話し方に自信が持てない方は、自身の話し方を客観的に確認することをおすすめします。スマートフォン等で動画を撮影して確認をするのです。自分が映っている動画を見るのは、恥ずかしくて嫌かもしれませんが、自分をちゃんと見ずにダメだと思い込んでしまうのではなくて正しく現状を確認することが何より大切です。中には、動画を見て「思ったほど悪くなかった」という感想を持つ方もいます。実は、このようにご自身を客観視すると他人にどう見られているのかという不安の解消にもつながります。そして、改善したい点が見つかれば、「見せたい自分」に近づけていけばいいのです。
■人前での緊張を緩和する「話し方ルーティン」を取り入れる
人前での緊張を克服して成果を上げるためには、話し方の基本的な体の使い方を学び再現する方法があります。ただ、話し方は、生活習慣によるところが大きいため、緊張を緩和して自分の理想とする話し方を習慣化するには、ある程度練習が必要です。
個人差はあると思いますが目安として、ロンドン大学のフィリッパ・ラリー博士らの研究によると、新習慣が身に付くまでの平均時間は、66日だと言われています。

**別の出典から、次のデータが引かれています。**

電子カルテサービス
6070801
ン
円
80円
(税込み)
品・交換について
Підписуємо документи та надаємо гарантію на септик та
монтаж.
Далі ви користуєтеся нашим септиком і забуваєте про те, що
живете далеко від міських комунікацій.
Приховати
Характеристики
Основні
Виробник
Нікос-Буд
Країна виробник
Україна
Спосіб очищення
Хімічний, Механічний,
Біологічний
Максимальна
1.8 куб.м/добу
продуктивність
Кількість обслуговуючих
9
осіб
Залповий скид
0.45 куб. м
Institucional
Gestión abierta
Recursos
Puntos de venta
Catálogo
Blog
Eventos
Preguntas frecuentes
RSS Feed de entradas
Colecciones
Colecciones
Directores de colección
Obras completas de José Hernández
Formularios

皆さんは、仕事で安定した成果を出したいときに、決まった所作・動作を繰り返す「ルーティン」を取り入れることがあると思います。話し方の改善も「ルーティン」を取り入れて、少しずつ習慣を変えていくと効果的です。今回は、ご自宅や職場で取り入れやすい簡単なルーティンをご紹介します。
話し方ルーティン
② 腹式呼吸を意識する
③ 笑顔を意識する
④ 第一声は山なり
では、順番に解説します。
■安定的な力を発揮できる4つの習慣
① 姿勢を整える
まず、背筋を伸ばして姿勢を整えます。自信がないとうつむきがちになってしまいますが、うつむきがちになると、暗い印象、やる気が無いと見られてしまいます。

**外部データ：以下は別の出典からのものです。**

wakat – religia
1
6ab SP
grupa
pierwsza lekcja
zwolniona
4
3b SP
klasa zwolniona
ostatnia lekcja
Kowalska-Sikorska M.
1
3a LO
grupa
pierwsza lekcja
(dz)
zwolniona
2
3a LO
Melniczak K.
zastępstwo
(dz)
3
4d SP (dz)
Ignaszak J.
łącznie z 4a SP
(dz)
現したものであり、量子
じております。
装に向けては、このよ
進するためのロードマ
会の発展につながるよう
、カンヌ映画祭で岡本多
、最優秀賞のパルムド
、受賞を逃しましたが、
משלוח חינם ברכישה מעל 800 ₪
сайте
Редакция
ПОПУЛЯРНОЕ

また、前傾姿勢になると喉が閉じてしまい、声が出にくくなります。
緊張すると首や肩に力が入り過ぎていて、声が出にくくなりますので、首や肩を回して軽くほぐして、力みを取りましょう。喉の力みは大きなあくびをすると力が抜けます。
② 腹式呼吸を意識する
普段は、胸式呼吸という浅い呼吸をしている方がほとんどですが、人前で話すときの緊張緩和策として「腹式呼吸」を使えるように日頃から練習しておくといいです。「腹式呼吸」を使うと深い息を吸えます。深い息は医学的に副交感神経が優位になりリラックス効果をもたらします。また、声が小さいのは、息の量が不足しているからです。「腹式呼吸」で息の量を増やして声量を増やせば小さい声を改善できます。声が震える、上ずってしまう場合には、お腹に力を込めて話すことで安定します。
腹式呼吸に慣れるための練習法です。
2・鼻から大きく息を吸ってお腹を膨らませる
3・口から長い息を吐きながらお腹をへこませる
これを何回か繰り返します。
実際に話すときには、2の状態でお腹に力を入れて話し始めて、息が続かなくなったら鼻呼吸をします。
③ 笑顔
緊張を見せないようにしたいのであれば表情を整えることも大事です。無理に笑おうとすると、ひきつってしまいますが、表情筋を鍛えることで緊張しても微笑みを維持できるようになります。ぜひ日頃からルーティンに笑顔を取り入れ表情筋を鍛えておきましょう。また、笑顔で話すと、声が明るくなるのでおすすめです。
④ 第一声は山なり
①~③で体と表情をセットしたら声を出します。
普段、リラックスした状態で会話をしているときには、山なりの自然な抑揚がついています。しかし、緊張すると、つい独り言のようになってしまいがちです。そこで、人前でも相手にしっかり言葉が届くように話す習慣をつけるため、第一声を相手の胸元に向けて山なりに届けるイメージで発声します。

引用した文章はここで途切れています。